Wednesday, August 6, 2014

DJ Technology has advanced, terminology has not.

The age old discussion online that always riles people up is vinyl vs digital when it comes to DJs, just the mere mention of the word vinyl gives some digital DJs a case of the butt hurt as many want to be on the same plane as them, but that is apples and oranges when it comes to terminology. Then bring up the topic of a controller and the vinyl purists are suddenly sent back to medieval times and they are the ruler of the land and every one else is a peasant and not worthy of their time. It is a verbal war and discussion that will never end. But why?

The main thing that keeps this battle brewing is that with all of the advances in DJ technology the terminology has remained dated. A perfect example is the mixtape. who really still makes mixes on actual cassettes? It was to be a minute fraction, but still the word mixtape is used by the majority to describe mixes posted digitally online or recorded on a CD. Another example is a disc jockey, while CDs were the last true "disc" used by the masses it too is a term that does not truly describe todays DJ. Having timecoded vinyl is not truly having vinyl either.

The war will always continue until new terminology becomes accepted by DJs but that is tough hill to climb.
How many people do you know call themselves a "controllerist"? they want to be known as a DJ. You can break it down to its simplest form and call them button pushers but that seems to cheapen it and insult them.
With this you also have to keep in mind that the act of DJing is still evolving with some using only a launchpad or an iPad for performances.

A few definitions can be found here

As to what to call yourself that is your choice and what other people want to call you is theirs.The mainstream masses will call you a DJ no matter what you use to play the music on The bottom line is this a discussion that will never end and that is the Gospel

Thursday, March 6, 2014

The Downward Spiral Of The Undercutting DJ

We have all heard stories or have been affected by those DJs that offer services at cut rate prices, and ans the saying goes "You get what you pay for" always rings true.
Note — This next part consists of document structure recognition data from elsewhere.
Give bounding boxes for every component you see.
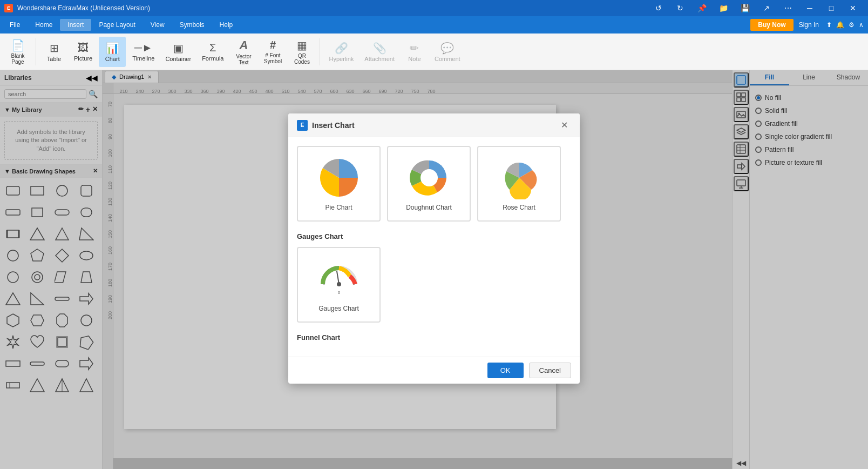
cancel-button[interactable]: Cancel xyxy=(529,363,571,378)
titlebar-more[interactable]: ⋯ xyxy=(777,0,799,16)
ok-button[interactable]: OK xyxy=(487,363,524,378)
doughnut-chart-card[interactable]: Doughnut Chart xyxy=(387,146,471,222)
gauges-chart-label: Gauges Chart xyxy=(318,305,359,312)
toolbar-blank-page[interactable]: 📄 BlankPage xyxy=(4,37,31,67)
toolbar: 📄 BlankPage ⊞ Table 🖼 Picture 📊 Chart ─►… xyxy=(0,34,868,70)
gauges-chart-preview: 0 xyxy=(317,257,361,300)
maximize-button[interactable]: □ xyxy=(820,0,842,16)
titlebar: E Wondershare EdrawMax (Unlicensed Versi… xyxy=(0,0,868,16)
rose-chart-card[interactable]: Rose Chart xyxy=(477,146,561,222)
svg-point-64 xyxy=(337,282,341,286)
menu-home[interactable]: Home xyxy=(28,19,60,31)
insert-chart-modal: E Insert Chart ✕ xyxy=(288,113,580,384)
toolbar-attachment: 📎 Attachment xyxy=(360,37,399,67)
hyperlink-icon: 🔗 xyxy=(335,42,348,55)
toolbar-divider-1 xyxy=(36,38,36,65)
toolbar-comment: 💬 Comment xyxy=(430,37,465,67)
formula-icon: Σ xyxy=(209,42,216,54)
toolbar-note-label: Note xyxy=(408,56,421,62)
comment-icon: 💬 xyxy=(440,42,454,55)
toolbar-formula[interactable]: Σ Formula xyxy=(198,37,228,67)
toolbar-vector-text-label: VectorText xyxy=(236,53,251,65)
toolbar-chart[interactable]: 📊 Chart xyxy=(99,37,126,67)
funnel-section-title: Funnel Chart xyxy=(297,333,571,341)
note-icon: ✏ xyxy=(410,42,419,55)
toolbar-qr-codes[interactable]: ▦ QRCodes xyxy=(288,37,315,67)
modal-footer: OK Cancel xyxy=(288,357,580,384)
toolbar-blank-page-label: BlankPage xyxy=(11,53,24,65)
toolbar-chart-label: Chart xyxy=(105,56,120,62)
titlebar-pin[interactable]: 📌 xyxy=(691,0,713,16)
toolbar-timeline[interactable]: ─► Timeline xyxy=(128,37,159,67)
toolbar-font-symbol[interactable]: # # FontSymbol xyxy=(259,37,286,67)
titlebar-save[interactable]: 💾 xyxy=(734,0,756,16)
font-symbol-icon: # xyxy=(270,39,276,51)
pie-charts-section: Pie Chart Doughnut Chart xyxy=(297,146,571,222)
toolbar-attachment-label: Attachment xyxy=(364,56,395,62)
toolbar-table-label: Table xyxy=(47,56,61,62)
toolbar-vector-text[interactable]: A VectorText xyxy=(230,37,257,67)
modal-body: Pie Chart Doughnut Chart xyxy=(288,137,580,357)
menu-view[interactable]: View xyxy=(143,19,172,31)
blank-page-icon: 📄 xyxy=(11,39,25,52)
settings-icon[interactable]: ⚙ xyxy=(849,21,855,29)
menu-file[interactable]: File xyxy=(2,19,28,31)
sign-in-button[interactable]: Sign In xyxy=(794,19,824,31)
menu-page-layout[interactable]: Page Layout xyxy=(91,19,143,31)
gauges-chart-card[interactable]: 0 Gauges Chart xyxy=(297,247,381,323)
pie-chart-label: Pie Chart xyxy=(325,204,352,211)
svg-point-62 xyxy=(421,169,438,186)
pie-chart-card[interactable]: Pie Chart xyxy=(297,146,381,222)
menu-help[interactable]: Help xyxy=(212,19,241,31)
menu-insert[interactable]: Insert xyxy=(60,19,91,31)
svg-text:0: 0 xyxy=(337,290,340,295)
toolbar-hyperlink: 🔗 Hyperlink xyxy=(324,37,358,67)
gauges-section-title: Gauges Chart xyxy=(297,232,571,240)
menu-symbols[interactable]: Symbols xyxy=(172,19,212,31)
app-logo: E xyxy=(4,4,13,12)
rose-chart-preview xyxy=(498,156,541,199)
toolbar-container[interactable]: ▣ Container xyxy=(161,37,195,67)
table-icon: ⊞ xyxy=(50,42,59,55)
minimize-button[interactable]: ─ xyxy=(799,0,820,16)
picture-icon: 🖼 xyxy=(78,42,89,54)
chart-icon: 📊 xyxy=(106,42,119,55)
toolbar-timeline-label: Timeline xyxy=(132,55,154,62)
buy-now-button[interactable]: Buy Now xyxy=(750,19,793,31)
toolbar-note: ✏ Note xyxy=(401,37,428,67)
toolbar-qr-codes-label: QRCodes xyxy=(294,53,310,65)
toolbar-picture-label: Picture xyxy=(74,55,92,62)
gauges-charts-section: 0 Gauges Chart xyxy=(297,247,571,323)
app-title: Wondershare EdrawMax (Unlicensed Version… xyxy=(17,4,648,12)
notification-icon[interactable]: 🔔 xyxy=(836,21,844,29)
modal-close-button[interactable]: ✕ xyxy=(558,119,571,131)
toolbar-comment-label: Comment xyxy=(435,56,460,62)
modal-title: Insert Chart xyxy=(312,121,558,130)
attachment-icon: 📎 xyxy=(373,42,386,55)
toolbar-hyperlink-label: Hyperlink xyxy=(329,56,354,62)
main-layout: Libraries ◀◀ 🔍 ▲ ▼ ▼ My Library ✏ + ✕ xyxy=(0,70,868,469)
qr-codes-icon: ▦ xyxy=(297,39,307,52)
modal-logo: E xyxy=(297,120,308,131)
vector-text-icon: A xyxy=(240,38,248,52)
titlebar-undo[interactable]: ↺ xyxy=(648,0,669,16)
timeline-icon: ─► xyxy=(134,42,153,54)
titlebar-share[interactable]: ↗ xyxy=(756,0,777,16)
modal-header: E Insert Chart ✕ xyxy=(288,113,580,137)
toolbar-divider-2 xyxy=(320,38,320,65)
toolbar-table[interactable]: ⊞ Table xyxy=(40,37,67,67)
toolbar-picture[interactable]: 🖼 Picture xyxy=(70,37,97,67)
rose-chart-label: Rose Chart xyxy=(503,204,535,211)
chevron-up-icon[interactable]: ∧ xyxy=(859,21,864,29)
titlebar-redo[interactable]: ↻ xyxy=(669,0,691,16)
toolbar-formula-label: Formula xyxy=(202,55,223,62)
menubar: File Home Insert Page Layout View Symbol… xyxy=(0,16,868,34)
container-icon: ▣ xyxy=(173,42,184,55)
close-button[interactable]: ✕ xyxy=(842,0,864,16)
titlebar-folder[interactable]: 📁 xyxy=(713,0,734,16)
pie-chart-preview xyxy=(317,156,361,199)
toolbar-font-symbol-label: # FontSymbol xyxy=(264,52,282,64)
doughnut-chart-preview xyxy=(408,156,451,199)
modal-overlay: E Insert Chart ✕ xyxy=(0,70,868,469)
upload-icon[interactable]: ⬆ xyxy=(826,21,832,29)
Many DJs are quick to blame those cheaper DJs for them losing their gig, but the 1st person to blame is themselves for making an owner give thought to hiring one at a cheaper rate. The 2nd person to blame is the one who hires them, and that is the one that starts the downward spiral. Here is an example of how this vicious cycle works.

Let's say a DJ is making $300 a night as the resident, the club is doing good, people enjoy the music and bartenders are happy with the money they make. Then that little devil called greed walks in, another DJ offers to play there for $150 a night and without looking at the big picture the owner hires them thinking they will be saving more money. The new undercutting DJ is not as good as the $300 DJ and the club loses a few regulars and the profit drops off. After a while another undercutting DJ sees an opportunity and offers their services for $100 a night, once again, the quality is not there and business drops off more, until another DJ is hired for $75 a night, then $50 a night and by then the club has fallen off so bad that it is forced to close its doors. This sounds crazy but it happens more than you think. And what is really bad is looking at the big picture, an entire nightclub closed it's doors because the owner wanted to save $150. Not a smart way to run a business, but looking at this simple theory you see how a nightclub gets ran into the ground and how there is a lot of turnover in the DJ booth.

And the vicious circle never ends, once one nightclub closes this same scenario starts all over again at another venue and the downward spiral continues once again.